| ASSIGNMENT |
Write out every entry exactly; the pictures do not belong in the copy.
── DATA ──
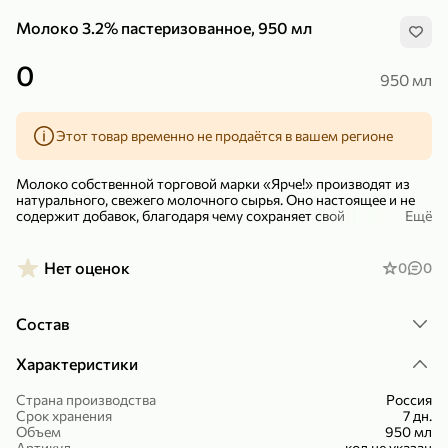
Молоко 3.2% пастеризованное, 950 мл
0
950 мл
Этот товар временно не продаётся в вашем регионе
299,99 ₽
159,99 ₽
1 кг
130 г
Нектарин красный
Конфеты шоколадные «Babyfox» Galaxy sphere с фундуком, 130 г
Молоко собственной торговой марки «Ярче!» производят из
В корзину
В корзину
натурального, свежего молочного сырья. Оно настоящее и не
содержит добавок, благодаря чему сохраняет свой
Ещё
естественный молочный вкус и сладковато-сливочный аромат.
5
5
Молоко «Ярче!» не только вкусное, но и полезное – оно
Нет оценок
0
0
содержит минеральные элементы. Продукт сохраняет
максимум полезных свойств даже после пастеризации –
непродолжительного нагревания до температуры ниже 100
Состав
градусов.
Это молоко можно хранить относительно недолго и только в
Характеристики
холодильнике, ведь оно живое. Кстати, благодаря полезным
молочнокислым бактериям, которые сохраняются в напитке, из
Страна производства
Россия
молока «Ярче!» получается отличная домашняя простокваша.
Срок хранения
7 дн.
89,99 ₽
99,99 ₽
Объем
950 мл
64,99 ₽
89,99 ₽
500 мл
250 г
Артикул
код не указан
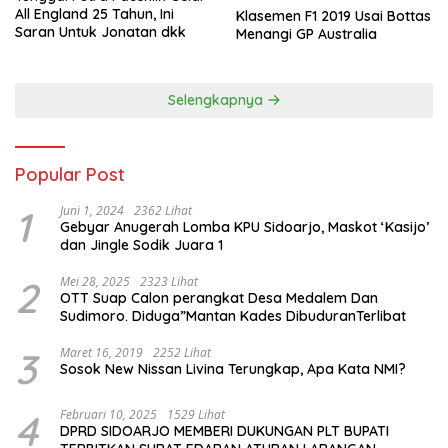
All England 25 Tahun, Ini
Klasemen F1 2019 Usai Bottas
Saran Untuk Jonatan dkk
Menangi GP Australia
Selengkapnya
Popular Post
1
Juni 1, 2024
2362 Lihat
Gebyar Anugerah Lomba KPU Sidoarjo, Maskot ‘Kasijo’
dan Jingle Sodik Juara 1
2
Mei 28, 2025
2323 Lihat
OTT Suap Calon perangkat Desa Medalem Dan
Sudimoro. Diduga”Mantan Kades DibuduranTerlibat
3
Maret 16, 2019
2252 Lihat
Sosok New Nissan Livina Terungkap, Apa Kata NMI?
4
Februari 10, 2025
1529 Lihat
DPRD SIDOARJO MEMBERI DUKUNGAN PLT BUPATI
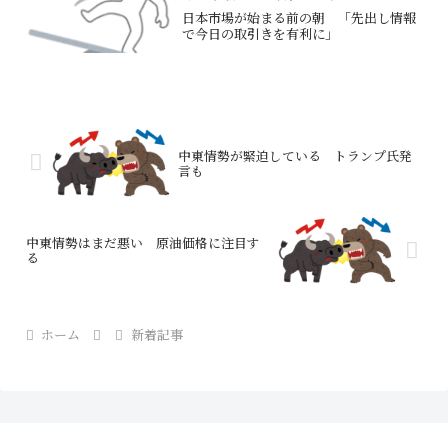
日本市場が始まる前の朝 「先出し情報
で今日の取引きを有利に」
中東情勢が緊迫している トランプ氏発
言も
中東情勢はまだ悪い 原油価格に注目す
る
ホーム
新着記事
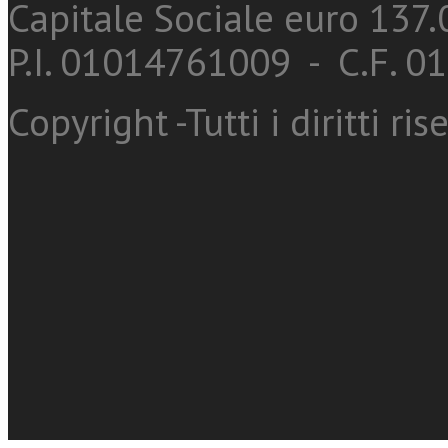
Capitale Sociale euro 137.0
P.I. 01014761009 - C.F. 
Copyright -Tutti i diritti ris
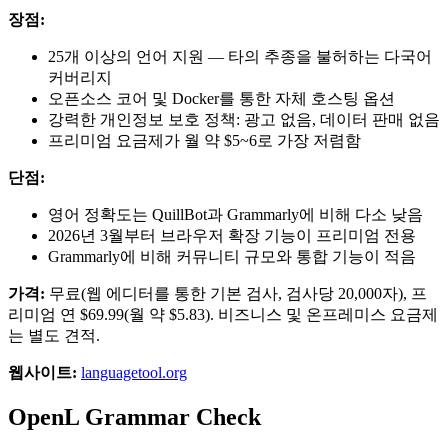
장점:
25개 이상의 언어 지원 — 타의 추종을 불허하는 다국어
커버리지
오픈소스 코어 및 Docker를 통한 자체 호스팅 옵션
강력한 개인정보 보호 정책: 광고 없음, 데이터 판매 없음
프리미엄 요금제가 월 약 $5~6로 가장 저렴함
단점:
영어 정확도는 QuillBot과 Grammarly에 비해 다소 낮음
2026년 3월부터 브라우저 확장 기능이 프리미엄 전용
Grammarly에 비해 커뮤니티 규모와 통합 기능이 적음
가격:
무료(웹 에디터를 통한 기본 검사, 검사당 20,000자), 프
리미엄 연 $69.99(월 약 $5.83). 비즈니스 및 온프레미스 요금제
는 별도 견적.
웹사이트:
languagetool.org
OpenL Grammar Check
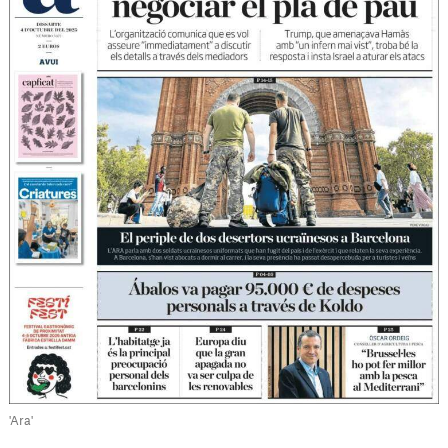
'Ara'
───
| EXPECTED ANSWER |
Молоко 3.2% пастеризованное, 950 мл
0
950 мл
Этот товар временно не продаётся в вашем регионе
299,99 ₽
159,99 ₽
1 кг
130 г
Нектарин красный
Конфеты шоколадные «Babyfox» Galaxy sphere с фундуком, 130 г
Молоко собственной торговой марки «Ярче!» производят из
В корзину
В корзину
натурального, свежего молочного сырья. Оно настоящее и не
содержит добавок, благодаря чему сохраняет свой
Ещё
естественный молочный вкус и сладковато-сливочный аромат.
5
5
Молоко «Ярче!» не только вкусное, но и полезное – оно
Нет оценок
0
0
содержит минеральные элементы. Продукт сохраняет
максимум полезных свойств даже после пастеризации –
непродолжительного нагревания до температуры ниже 100
Состав
градусов.
Это молоко можно хранить относительно недолго и только в
Характеристики
холодильнике, ведь оно живое. Кстати, благодаря полезным
молочнокислым бактериям, которые сохраняются в напитке, из
Страна производства
Россия
молока «Ярче!» получается отличная домашняя простокваша.
Срок хранения
7 дн.
89,99 ₽
99,99 ₽
Объем
950 мл
64,99 ₽
89,99 ₽
500 мл
250 г
Артикул
код не указан
All England 25 Tahun, Ini
Klasemen F1 2019 Usai Bottas
Saran Untuk Jonatan dkk
Menangi GP Australia
Selengkapnya
Popular Post
1
Juni 1, 2024
2362 Lihat
Gebyar Anugerah Lomba KPU Sidoarjo, Maskot ‘Kasijo’
dan Jingle Sodik Juara 1
2
Mei 28, 2025
2323 Lihat
OTT Suap Calon perangkat Desa Medalem Dan
Sudimoro. Diduga”Mantan Kades DibuduranTerlibat
3
Maret 16, 2019
2252 Lihat
Sosok New Nissan Livina Terungkap, Apa Kata NMI?
4
Februari 10, 2025
1529 Lihat
DPRD SIDOARJO MEMBERI DUKUNGAN PLT BUPATI
日本市場が始まる前の朝 「先出し情報
で今日の取引きを有利に」
中東情勢が緊迫している トランプ氏発
言も
中東情勢はまだ悪い 原油価格に注目す
る
ホーム
新着記事
Capitale Sociale euro 137.0
P.I. 01014761009 - C.F. 
Copyright -Tutti i diritti ris
장점:
25개 이상의 언어 지원 — 타의 추종을 불허하는 다국어
커버리지
오픈소스 코어 및 Docker를 통한 자체 호스팅 옵션
강력한 개인정보 보호 정책: 광고 없음, 데이터 판매 없음
프리미엄 요금제가 월 약 $5~6로 가장 저렴함
단점:
영어 정확도는 QuillBot과 Grammarly에 비해 다소 낮음
2026년 3월부터 브라우저 확장 기능이 프리미엄 전용
Grammarly에 비해 커뮤니티 규모와 통합 기능이 적음
가격:
무료(웹 에디터를 통한 기본 검사, 검사당 20,000자), 프
리미엄 연 $69.99(월 약 $5.83). 비즈니스 및 온프레미스 요금제
는 별도 견적.
웹사이트:
languagetool.org
OpenL Grammar Check
'Ara'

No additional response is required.